— Exercise goal —
Among the entries that follow, find every line with the word "week" and list it.
[Records shown]
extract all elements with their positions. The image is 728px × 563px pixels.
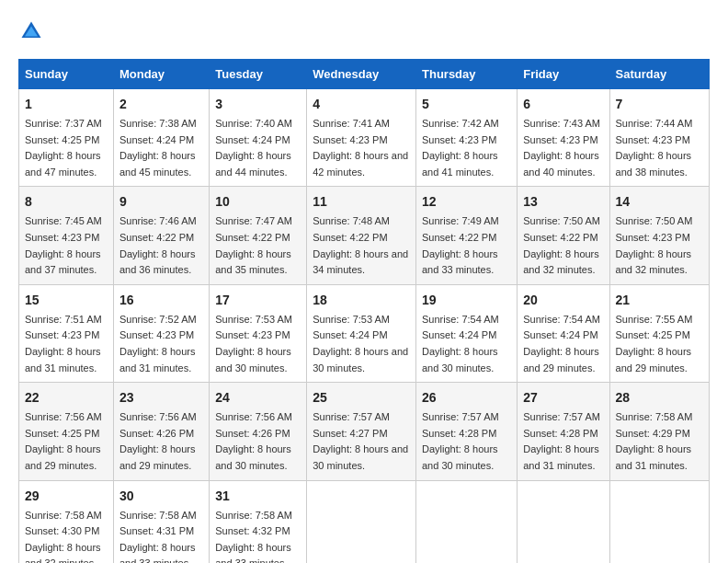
day-number: 13: [523, 192, 603, 212]
calendar-cell: 14 Sunrise: 7:50 AMSunset: 4:23 PMDaylig…: [609, 187, 709, 284]
day-info: Sunrise: 7:41 AMSunset: 4:23 PMDaylight:…: [313, 118, 408, 178]
day-number: 27: [523, 388, 603, 408]
calendar-cell: [518, 480, 609, 563]
day-info: Sunrise: 7:53 AMSunset: 4:23 PMDaylight:…: [215, 314, 292, 373]
day-info: Sunrise: 7:50 AMSunset: 4:23 PMDaylight:…: [616, 215, 693, 275]
calendar-cell: 4 Sunrise: 7:41 AMSunset: 4:23 PMDayligh…: [307, 89, 416, 187]
calendar-cell: 27 Sunrise: 7:57 AMSunset: 4:28 PMDaylig…: [518, 383, 609, 480]
day-info: Sunrise: 7:55 AMSunset: 4:25 PMDaylight:…: [616, 314, 693, 373]
day-number: 25: [313, 388, 410, 408]
day-number: 11: [313, 192, 410, 212]
calendar-cell: 21 Sunrise: 7:55 AMSunset: 4:25 PMDaylig…: [609, 284, 709, 382]
day-number: 10: [215, 192, 301, 212]
day-info: Sunrise: 7:53 AMSunset: 4:24 PMDaylight:…: [313, 314, 408, 373]
calendar-cell: 5 Sunrise: 7:42 AMSunset: 4:23 PMDayligh…: [416, 89, 518, 187]
day-info: Sunrise: 7:46 AMSunset: 4:22 PMDaylight:…: [119, 215, 197, 275]
day-number: 8: [25, 192, 108, 212]
calendar-cell: 17 Sunrise: 7:53 AMSunset: 4:23 PMDaylig…: [210, 284, 307, 382]
header-wednesday: Wednesday: [307, 60, 416, 89]
day-info: Sunrise: 7:48 AMSunset: 4:22 PMDaylight:…: [313, 215, 408, 275]
day-info: Sunrise: 7:57 AMSunset: 4:27 PMDaylight:…: [313, 411, 408, 471]
header-tuesday: Tuesday: [210, 60, 307, 89]
header-thursday: Thursday: [416, 60, 518, 89]
calendar-cell: 11 Sunrise: 7:48 AMSunset: 4:22 PMDaylig…: [307, 187, 416, 284]
day-number: 12: [422, 192, 511, 212]
day-info: Sunrise: 7:58 AMSunset: 4:30 PMDaylight:…: [25, 510, 102, 564]
day-info: Sunrise: 7:50 AMSunset: 4:22 PMDaylight:…: [523, 215, 600, 275]
logo-icon: [18, 18, 44, 44]
calendar-cell: 20 Sunrise: 7:54 AMSunset: 4:24 PMDaylig…: [518, 284, 609, 382]
calendar-week-3: 15 Sunrise: 7:51 AMSunset: 4:23 PMDaylig…: [19, 284, 710, 382]
calendar-cell: 13 Sunrise: 7:50 AMSunset: 4:22 PMDaylig…: [518, 187, 609, 284]
header-sunday: Sunday: [19, 60, 114, 89]
calendar-cell: 6 Sunrise: 7:43 AMSunset: 4:23 PMDayligh…: [518, 89, 609, 187]
calendar-cell: 29 Sunrise: 7:58 AMSunset: 4:30 PMDaylig…: [19, 480, 114, 563]
calendar-cell: [609, 480, 709, 563]
day-info: Sunrise: 7:56 AMSunset: 4:25 PMDaylight:…: [25, 411, 102, 471]
calendar-header-row: SundayMondayTuesdayWednesdayThursdayFrid…: [19, 60, 710, 89]
calendar-cell: 30 Sunrise: 7:58 AMSunset: 4:31 PMDaylig…: [113, 480, 209, 563]
day-info: Sunrise: 7:58 AMSunset: 4:29 PMDaylight:…: [616, 411, 693, 471]
calendar-week-1: 1 Sunrise: 7:37 AMSunset: 4:25 PMDayligh…: [19, 89, 710, 187]
day-info: Sunrise: 7:43 AMSunset: 4:23 PMDaylight:…: [523, 118, 600, 178]
calendar-cell: 24 Sunrise: 7:56 AMSunset: 4:26 PMDaylig…: [210, 383, 307, 480]
day-number: 19: [422, 291, 511, 310]
day-info: Sunrise: 7:58 AMSunset: 4:31 PMDaylight:…: [119, 510, 197, 564]
calendar-cell: 7 Sunrise: 7:44 AMSunset: 4:23 PMDayligh…: [609, 89, 709, 187]
day-number: 18: [313, 291, 410, 310]
day-info: Sunrise: 7:42 AMSunset: 4:23 PMDaylight:…: [422, 118, 499, 178]
calendar-cell: 19 Sunrise: 7:54 AMSunset: 4:24 PMDaylig…: [416, 284, 518, 382]
day-info: Sunrise: 7:40 AMSunset: 4:24 PMDaylight:…: [215, 118, 292, 178]
calendar-cell: 23 Sunrise: 7:56 AMSunset: 4:26 PMDaylig…: [113, 383, 209, 480]
day-info: Sunrise: 7:38 AMSunset: 4:24 PMDaylight:…: [119, 118, 197, 178]
calendar-week-5: 29 Sunrise: 7:58 AMSunset: 4:30 PMDaylig…: [19, 480, 710, 563]
header-saturday: Saturday: [609, 60, 709, 89]
day-number: 9: [119, 192, 203, 212]
header-friday: Friday: [518, 60, 609, 89]
calendar-table: SundayMondayTuesdayWednesdayThursdayFrid…: [18, 59, 710, 563]
calendar-cell: 12 Sunrise: 7:49 AMSunset: 4:22 PMDaylig…: [416, 187, 518, 284]
day-number: 14: [616, 192, 703, 212]
calendar-cell: 25 Sunrise: 7:57 AMSunset: 4:27 PMDaylig…: [307, 383, 416, 480]
day-number: 23: [119, 388, 203, 408]
calendar-cell: 3 Sunrise: 7:40 AMSunset: 4:24 PMDayligh…: [210, 89, 307, 187]
day-number: 5: [422, 95, 511, 114]
day-info: Sunrise: 7:57 AMSunset: 4:28 PMDaylight:…: [523, 411, 600, 471]
day-number: 21: [616, 291, 703, 310]
day-number: 22: [25, 388, 108, 408]
day-info: Sunrise: 7:44 AMSunset: 4:23 PMDaylight:…: [616, 118, 693, 178]
calendar-cell: [416, 480, 518, 563]
calendar-cell: 8 Sunrise: 7:45 AMSunset: 4:23 PMDayligh…: [19, 187, 114, 284]
day-number: 2: [119, 95, 203, 114]
calendar-cell: 31 Sunrise: 7:58 AMSunset: 4:32 PMDaylig…: [210, 480, 307, 563]
calendar-cell: 28 Sunrise: 7:58 AMSunset: 4:29 PMDaylig…: [609, 383, 709, 480]
calendar-cell: 15 Sunrise: 7:51 AMSunset: 4:23 PMDaylig…: [19, 284, 114, 382]
logo: [18, 18, 48, 44]
day-number: 26: [422, 388, 511, 408]
day-info: Sunrise: 7:56 AMSunset: 4:26 PMDaylight:…: [119, 411, 197, 471]
day-number: 17: [215, 291, 301, 310]
day-info: Sunrise: 7:54 AMSunset: 4:24 PMDaylight:…: [422, 314, 499, 373]
page-header: [18, 18, 710, 44]
calendar-cell: 2 Sunrise: 7:38 AMSunset: 4:24 PMDayligh…: [113, 89, 209, 187]
day-info: Sunrise: 7:56 AMSunset: 4:26 PMDaylight:…: [215, 411, 292, 471]
day-info: Sunrise: 7:54 AMSunset: 4:24 PMDaylight:…: [523, 314, 600, 373]
day-number: 20: [523, 291, 603, 310]
calendar-cell: 1 Sunrise: 7:37 AMSunset: 4:25 PMDayligh…: [19, 89, 114, 187]
day-info: Sunrise: 7:52 AMSunset: 4:23 PMDaylight:…: [119, 314, 197, 373]
day-info: Sunrise: 7:58 AMSunset: 4:32 PMDaylight:…: [215, 510, 292, 564]
day-number: 24: [215, 388, 301, 408]
header-monday: Monday: [113, 60, 209, 89]
calendar-cell: 16 Sunrise: 7:52 AMSunset: 4:23 PMDaylig…: [113, 284, 209, 382]
day-number: 3: [215, 95, 301, 114]
day-info: Sunrise: 7:45 AMSunset: 4:23 PMDaylight:…: [25, 215, 102, 275]
day-info: Sunrise: 7:49 AMSunset: 4:22 PMDaylight:…: [422, 215, 499, 275]
day-number: 15: [25, 291, 108, 310]
calendar-cell: 22 Sunrise: 7:56 AMSunset: 4:25 PMDaylig…: [19, 383, 114, 480]
calendar-cell: 18 Sunrise: 7:53 AMSunset: 4:24 PMDaylig…: [307, 284, 416, 382]
calendar-cell: 26 Sunrise: 7:57 AMSunset: 4:28 PMDaylig…: [416, 383, 518, 480]
calendar-cell: 10 Sunrise: 7:47 AMSunset: 4:22 PMDaylig…: [210, 187, 307, 284]
day-info: Sunrise: 7:51 AMSunset: 4:23 PMDaylight:…: [25, 314, 102, 373]
day-number: 31: [215, 487, 301, 506]
day-number: 29: [25, 487, 108, 506]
[/Records shown]
— Exercise response —
calendar-week-3: 15 Sunrise: 7:51 AMSunset: 4:23 PMDaylig…: [19, 284, 710, 382]
calendar-week-1: 1 Sunrise: 7:37 AMSunset: 4:25 PMDayligh…: [19, 89, 710, 187]
calendar-week-5: 29 Sunrise: 7:58 AMSunset: 4:30 PMDaylig…: [19, 480, 710, 563]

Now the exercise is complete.